Monday, March 22, 2010

Howard's End


If you spend enough of your life reading, you eventually experience fictional deja vu. Not run-of-the-mill deja vu, in which you cannot escape the nagging feeling that you have met that chihuahua before, or you run smack into a row of row houses and know it's not the first time those tidy little gardens have clawed their way up your optical nerves and into your brain. Rather, fictional deja vu is when you find yourself suddenly living something you've read.

This happens to me more than I am 100% comfortable with, and it's worse if I travel to a location much documented in prose. When I lived in NYC for a summer, I couldn't shake the feeling that I was wandering from novel to novel, jumping on the train in Duplicate Keys and emerging, blinking, into the half-light of the Mixed up Files of Mrs. Basil E. Frankweiler. This despite the fact that there is no subway line connecting the Upper West Side with the Upper East Side, and not much literary territory shared by Jane Smiley and E. L. Konigsburg.

London was bad, too. The American West was only intermittently percpeptible, emerging periodically from behind its scrim of story like the moon from a fat, dark cloud. Usually, in southern Indiana, I do OK.

Until Friday, when something I'd read a long time ago stirred in my skull, then rocketed out of me, teeth snapping, as startling and single-minded as that parasite in Alien. I've never had so much sympathy for Sigourney Weaver. Mostly because she doesn't look like she needs sympathy, being so generally buff and gunslinging.

I was teaching a music lesson. My student was eighty-three years old, impatient with her fingers. At the end of the session, worn out, she sat back in the semi-comfortable chair I'd dragged out from the dining room and told me about going to see her eagle nesting.

It was her eagle because the land was hers; she'd donated it to the land trust years ago, adding acres across the decades. Her husband had been dead for thirty years. She'd built the viewing platform, made sure there was a boardwalk across the wetlands. She described how the male eagle sat on the nest, how his beak was thicker than the female's beak. The female ranged through the trees and across the low area of the swamp. You turned off of US 37 on Bottom Road, then you took the gravel turning 6 miles down.

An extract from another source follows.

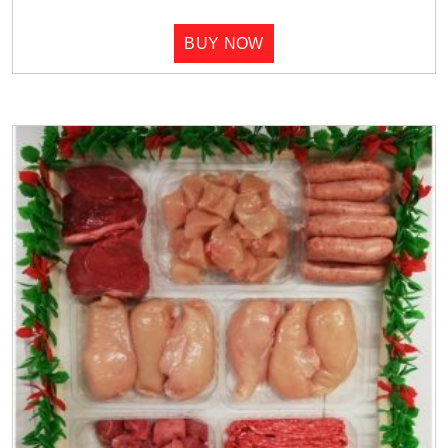
BUY NOW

The viewing platform was only a quarter of a mile from the road.

She repeated this: The viewing platform was only a quarter of a mile from the road. It was beautiful, she said, this time of year. With the beginnings of the flowers, the sun on the swamp. The water -someone had shown her a thimble- teemed with tiny lives and the eagles were nesting. It was only a quarter of a mile from the road.

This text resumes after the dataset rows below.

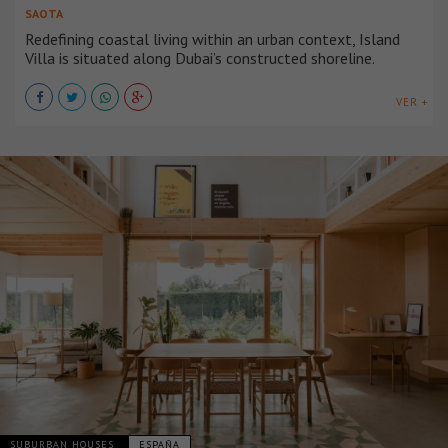
SAOTA
Redefining coastal living within an urban context, Island
Villa is situated along Dubai’s constructed shoreline.
VER +
SUBURBAN HOUSES
ESPAÑA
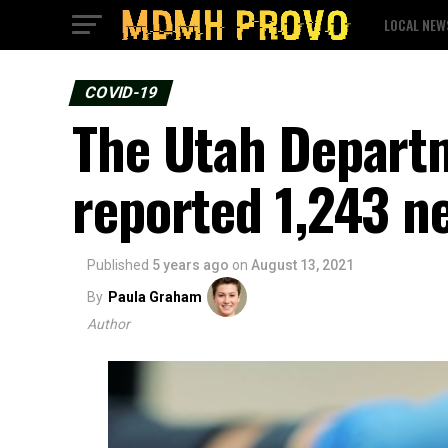
LOCAL NEW
COVID-19
The Utah Depart
reported 1,243 n
Published
5 years ago
on
August 13, 2021
By
Paula Graham
Author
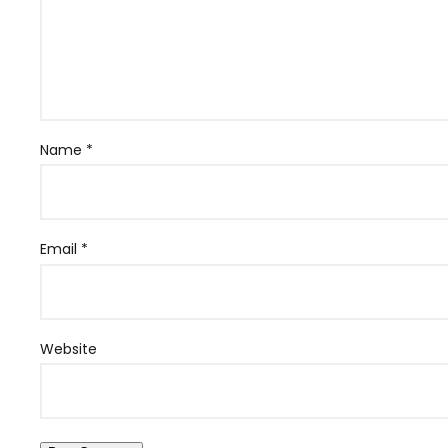
Name
*
Email
*
Website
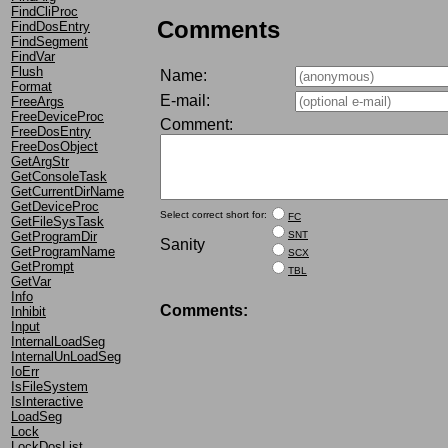
FindCliProc
Comments
FindDosEntry
FindSegment
FindVar
Flush
Name:
Format
E-mail:
FreeArgs
FreeDeviceProc
Comment:
FreeDosEntry
FreeDosObject
GetArgStr
GetConsoleTask
GetCurrentDirName
GetDeviceProc
Select correct short for:
FC
GetFileSysTask
GetProgramDir
SNT
Sanity
GetProgramName
SCX
GetPrompt
TBL
GetVar
Info
Comments:
Inhibit
Input
InternalLoadSeg
InternalUnLoadSeg
IoErr
IsFileSystem
IsInteractive
LoadSeg
Lock
LockDosList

I said, I'll have to go there sometime

It's wonderful, she said. This time of year. A day like today.

It sounds glorious.

Do you want me to take you?

She was looking out the window to where the first of the daffodils were coming up. It was 3:00 on a Friday; she was past due to struggle up from her chair, make her careful way to the door. I was past due to hop in my car and drive it out to the east side for an oil changed. I'd stop at the bank while my car was in the shop, cash a few checks. I was worried about the time, getting the car back home in time for a run.

I have to get my oil changed, I said. I have an appointment.

Of course.

She slipped her instrument, with thickened fingers, back into its case. We scheduled our next lesson and I walked her to the door. She smiled. It was a half-smile, a third of a smile; some fraction of her was somewhere else. It took me a long time -after I'd signed the work order and scrawled my name across the back face of the check, after I'd sat for a while in the sun breathing in the smell of new tire and wet earth- to regret.